Supply-chain threat model

The trust handoffs from commit to deploy, and how they break.

Advanced30 min · lesson 1 of 15

Supply-chain security is worth a whole course because it is where a single compromise scales to thousands of victims. To defend the chain you first have to see it as an attacker does: a series of trust handoffs from a developer’s commit to a running workload, each of which can be subverted to ship malicious code that inherits legitimate trust.

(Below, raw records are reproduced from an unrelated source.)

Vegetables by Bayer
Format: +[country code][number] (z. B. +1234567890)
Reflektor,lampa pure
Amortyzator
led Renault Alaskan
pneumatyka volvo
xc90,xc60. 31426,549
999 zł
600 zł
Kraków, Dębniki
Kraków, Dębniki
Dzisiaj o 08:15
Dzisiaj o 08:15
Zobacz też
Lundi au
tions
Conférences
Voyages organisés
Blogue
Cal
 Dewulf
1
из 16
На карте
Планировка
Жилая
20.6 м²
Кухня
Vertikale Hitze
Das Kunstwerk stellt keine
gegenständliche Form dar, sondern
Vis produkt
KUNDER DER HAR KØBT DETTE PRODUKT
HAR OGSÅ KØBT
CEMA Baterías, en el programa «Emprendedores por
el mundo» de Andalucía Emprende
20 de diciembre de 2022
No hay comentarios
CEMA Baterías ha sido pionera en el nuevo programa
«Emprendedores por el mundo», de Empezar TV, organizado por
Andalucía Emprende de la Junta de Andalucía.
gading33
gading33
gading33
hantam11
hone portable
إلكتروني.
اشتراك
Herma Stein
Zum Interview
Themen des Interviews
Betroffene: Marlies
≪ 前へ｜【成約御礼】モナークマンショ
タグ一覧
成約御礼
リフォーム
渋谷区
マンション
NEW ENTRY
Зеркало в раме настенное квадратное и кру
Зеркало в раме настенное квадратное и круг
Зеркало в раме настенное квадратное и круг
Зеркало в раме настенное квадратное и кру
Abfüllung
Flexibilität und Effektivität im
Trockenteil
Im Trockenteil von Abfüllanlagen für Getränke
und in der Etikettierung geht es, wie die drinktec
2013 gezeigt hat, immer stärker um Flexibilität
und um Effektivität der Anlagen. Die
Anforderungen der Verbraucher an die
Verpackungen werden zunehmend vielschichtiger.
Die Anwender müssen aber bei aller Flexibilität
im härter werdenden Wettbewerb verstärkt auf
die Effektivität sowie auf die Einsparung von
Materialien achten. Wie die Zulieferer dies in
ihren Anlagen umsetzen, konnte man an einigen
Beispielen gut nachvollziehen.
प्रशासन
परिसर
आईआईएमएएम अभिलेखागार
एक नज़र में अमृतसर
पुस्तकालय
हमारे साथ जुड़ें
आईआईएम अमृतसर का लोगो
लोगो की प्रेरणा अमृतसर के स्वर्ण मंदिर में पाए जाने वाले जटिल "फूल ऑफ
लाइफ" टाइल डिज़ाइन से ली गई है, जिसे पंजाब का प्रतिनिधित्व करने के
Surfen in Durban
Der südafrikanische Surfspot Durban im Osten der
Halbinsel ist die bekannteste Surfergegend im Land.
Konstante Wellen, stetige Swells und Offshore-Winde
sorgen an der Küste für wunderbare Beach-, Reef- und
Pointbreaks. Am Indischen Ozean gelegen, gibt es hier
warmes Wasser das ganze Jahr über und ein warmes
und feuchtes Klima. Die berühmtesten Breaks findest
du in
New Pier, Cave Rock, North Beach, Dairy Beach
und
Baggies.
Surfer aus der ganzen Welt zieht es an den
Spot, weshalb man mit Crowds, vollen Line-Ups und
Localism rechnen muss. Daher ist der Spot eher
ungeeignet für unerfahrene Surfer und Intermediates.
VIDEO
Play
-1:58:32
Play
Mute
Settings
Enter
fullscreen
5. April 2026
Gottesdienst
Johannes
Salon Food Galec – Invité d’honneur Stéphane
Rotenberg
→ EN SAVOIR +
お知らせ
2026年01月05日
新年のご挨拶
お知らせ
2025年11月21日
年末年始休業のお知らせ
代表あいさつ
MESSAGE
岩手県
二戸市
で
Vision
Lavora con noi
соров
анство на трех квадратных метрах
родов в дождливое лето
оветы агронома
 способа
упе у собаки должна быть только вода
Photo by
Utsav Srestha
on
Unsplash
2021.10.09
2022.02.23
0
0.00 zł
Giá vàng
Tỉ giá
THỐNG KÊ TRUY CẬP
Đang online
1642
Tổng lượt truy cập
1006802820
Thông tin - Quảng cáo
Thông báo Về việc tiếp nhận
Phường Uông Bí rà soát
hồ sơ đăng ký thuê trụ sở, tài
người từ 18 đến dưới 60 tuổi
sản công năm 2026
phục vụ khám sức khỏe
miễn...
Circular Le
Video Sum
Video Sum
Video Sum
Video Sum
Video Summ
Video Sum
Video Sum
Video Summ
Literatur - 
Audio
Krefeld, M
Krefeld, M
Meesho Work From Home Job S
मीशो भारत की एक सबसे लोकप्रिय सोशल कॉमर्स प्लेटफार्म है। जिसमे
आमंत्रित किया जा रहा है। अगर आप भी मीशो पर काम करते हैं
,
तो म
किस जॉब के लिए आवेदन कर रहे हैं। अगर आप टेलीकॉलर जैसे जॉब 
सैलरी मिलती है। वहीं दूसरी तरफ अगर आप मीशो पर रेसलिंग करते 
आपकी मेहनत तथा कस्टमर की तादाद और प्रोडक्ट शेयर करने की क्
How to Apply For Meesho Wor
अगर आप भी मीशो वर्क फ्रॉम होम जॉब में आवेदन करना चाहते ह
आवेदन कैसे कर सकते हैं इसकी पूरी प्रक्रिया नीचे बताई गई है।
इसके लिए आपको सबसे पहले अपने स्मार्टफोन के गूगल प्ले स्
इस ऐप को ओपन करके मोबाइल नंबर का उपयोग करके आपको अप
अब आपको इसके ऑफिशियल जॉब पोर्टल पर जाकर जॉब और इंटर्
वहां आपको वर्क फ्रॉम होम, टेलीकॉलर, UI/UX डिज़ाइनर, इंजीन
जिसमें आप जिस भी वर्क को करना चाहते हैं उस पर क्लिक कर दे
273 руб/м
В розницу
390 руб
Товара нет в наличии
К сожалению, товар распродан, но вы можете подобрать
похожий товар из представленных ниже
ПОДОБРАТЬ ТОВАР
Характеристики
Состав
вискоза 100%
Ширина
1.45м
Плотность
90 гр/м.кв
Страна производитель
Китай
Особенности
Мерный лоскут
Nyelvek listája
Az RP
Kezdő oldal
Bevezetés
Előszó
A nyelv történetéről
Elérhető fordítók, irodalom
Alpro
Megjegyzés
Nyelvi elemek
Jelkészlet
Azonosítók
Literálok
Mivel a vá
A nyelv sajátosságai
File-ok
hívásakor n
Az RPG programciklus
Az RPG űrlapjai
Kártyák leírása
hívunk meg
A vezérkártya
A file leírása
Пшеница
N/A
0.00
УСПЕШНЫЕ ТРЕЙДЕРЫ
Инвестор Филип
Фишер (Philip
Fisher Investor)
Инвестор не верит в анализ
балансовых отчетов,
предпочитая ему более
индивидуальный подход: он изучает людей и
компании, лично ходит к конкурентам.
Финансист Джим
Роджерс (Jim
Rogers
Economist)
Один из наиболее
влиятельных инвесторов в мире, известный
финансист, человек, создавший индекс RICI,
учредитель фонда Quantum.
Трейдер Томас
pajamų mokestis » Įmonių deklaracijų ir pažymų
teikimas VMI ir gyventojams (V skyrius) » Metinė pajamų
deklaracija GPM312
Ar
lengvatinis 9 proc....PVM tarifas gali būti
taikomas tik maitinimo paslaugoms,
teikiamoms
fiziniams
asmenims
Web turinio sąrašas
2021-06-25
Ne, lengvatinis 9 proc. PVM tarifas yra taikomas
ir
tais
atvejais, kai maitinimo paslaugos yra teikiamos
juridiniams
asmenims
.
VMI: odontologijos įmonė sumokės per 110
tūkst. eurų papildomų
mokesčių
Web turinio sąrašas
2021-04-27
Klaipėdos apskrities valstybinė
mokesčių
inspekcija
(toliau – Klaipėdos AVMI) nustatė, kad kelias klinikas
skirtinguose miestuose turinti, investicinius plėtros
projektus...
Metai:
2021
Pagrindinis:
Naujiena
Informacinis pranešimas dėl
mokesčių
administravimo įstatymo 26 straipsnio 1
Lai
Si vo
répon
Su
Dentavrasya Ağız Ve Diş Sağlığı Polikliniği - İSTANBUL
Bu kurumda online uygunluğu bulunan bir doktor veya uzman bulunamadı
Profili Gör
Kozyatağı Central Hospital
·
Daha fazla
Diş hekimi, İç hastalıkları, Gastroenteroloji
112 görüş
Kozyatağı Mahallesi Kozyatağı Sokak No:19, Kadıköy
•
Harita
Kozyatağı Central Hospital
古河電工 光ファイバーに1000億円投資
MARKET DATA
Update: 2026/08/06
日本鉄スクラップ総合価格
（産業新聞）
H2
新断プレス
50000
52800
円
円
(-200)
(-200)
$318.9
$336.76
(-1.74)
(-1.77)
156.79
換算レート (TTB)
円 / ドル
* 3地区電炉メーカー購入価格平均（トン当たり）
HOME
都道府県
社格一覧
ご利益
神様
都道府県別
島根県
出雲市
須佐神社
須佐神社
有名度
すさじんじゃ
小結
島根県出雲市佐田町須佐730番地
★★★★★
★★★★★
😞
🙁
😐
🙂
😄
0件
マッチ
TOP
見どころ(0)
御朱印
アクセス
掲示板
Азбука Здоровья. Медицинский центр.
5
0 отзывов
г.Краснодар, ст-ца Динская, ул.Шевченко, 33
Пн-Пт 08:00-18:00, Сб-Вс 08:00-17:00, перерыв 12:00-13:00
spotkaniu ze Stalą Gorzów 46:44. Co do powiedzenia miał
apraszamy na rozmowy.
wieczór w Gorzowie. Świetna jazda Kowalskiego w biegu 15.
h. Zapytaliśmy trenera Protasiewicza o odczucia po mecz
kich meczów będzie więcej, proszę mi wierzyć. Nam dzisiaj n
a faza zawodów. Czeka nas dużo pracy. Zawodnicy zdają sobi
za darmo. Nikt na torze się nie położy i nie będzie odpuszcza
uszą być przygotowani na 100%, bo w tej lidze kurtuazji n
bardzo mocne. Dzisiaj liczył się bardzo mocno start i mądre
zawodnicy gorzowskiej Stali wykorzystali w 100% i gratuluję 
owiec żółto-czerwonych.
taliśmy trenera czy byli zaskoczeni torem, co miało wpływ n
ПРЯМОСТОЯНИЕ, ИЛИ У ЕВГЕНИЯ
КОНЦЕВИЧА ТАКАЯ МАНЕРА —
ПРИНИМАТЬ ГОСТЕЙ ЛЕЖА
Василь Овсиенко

The chain and its attack surface

The path from source to production has many links: the developer and their credentials, the source repository, the dependencies pulled in, the build system, the artifacts produced, the registry that stores them, and the deploy gate that admits them. An attacker does not need your production database if they can inject code at the build step — it will be signed, distributed, and trusted automatically. SolarWinds injected a backdoor during build; Codecov altered a widely-used script; the 2025 tj-actions compromise turned a popular CI action into a secret-exfiltration tool across countless repos. The lesson is consistent: the pipeline is production, and every link is a target.

the links an attacker can subvert
developer ── source repo ── dependencies ── build ── artifact ── registry ── deploy
│ │ │ │ │ │ │
stolen unreviewed malicious/ build unsigned mutable no verify
creds push confused dep injection artifact tag at admission
#
# Compromise ANY link and malicious code can inherit downstream trust.
# Defense: make every handoff verifiable — signed, attested, and checked.

From "trust by default" to "verify everything"

The traditional model trusts an artifact because it came from the expected place and carries the expected name — exactly the assumptions these attacks exploit. The modern model treats every artifact as untrusted until it presents verifiable evidence: a signature bound to a known identity, provenance describing how it was built, and an SBOM listing what is inside — all checked at a gate before use. The rest of this course builds that evidence (SLSA, in-toto, Sigstore, SBOMs) and enforces it (admission policy, pipeline hardening).

The supply chain as trust handoffs
source
developer + creds
phishing, token theft
repository
unreviewed/malicious commits
build
dependencies
confusion, typosquat, malicious update
build system
injection (SolarWinds)
distribute + deploy
artifact + registry
tamper, mutable tags
deploy gate
no verification = blind trust
Every handoff is a target. The goal of the course: make each one produce and require verifiable evidence.
The pipeline is production
CI/CD systems hold powerful credentials and can push code to everything downstream, yet are often less hardened than the apps they build. Treat the build system, its runners, and its third-party actions with production-grade rigor — a compromised pipeline is a compromised fleet.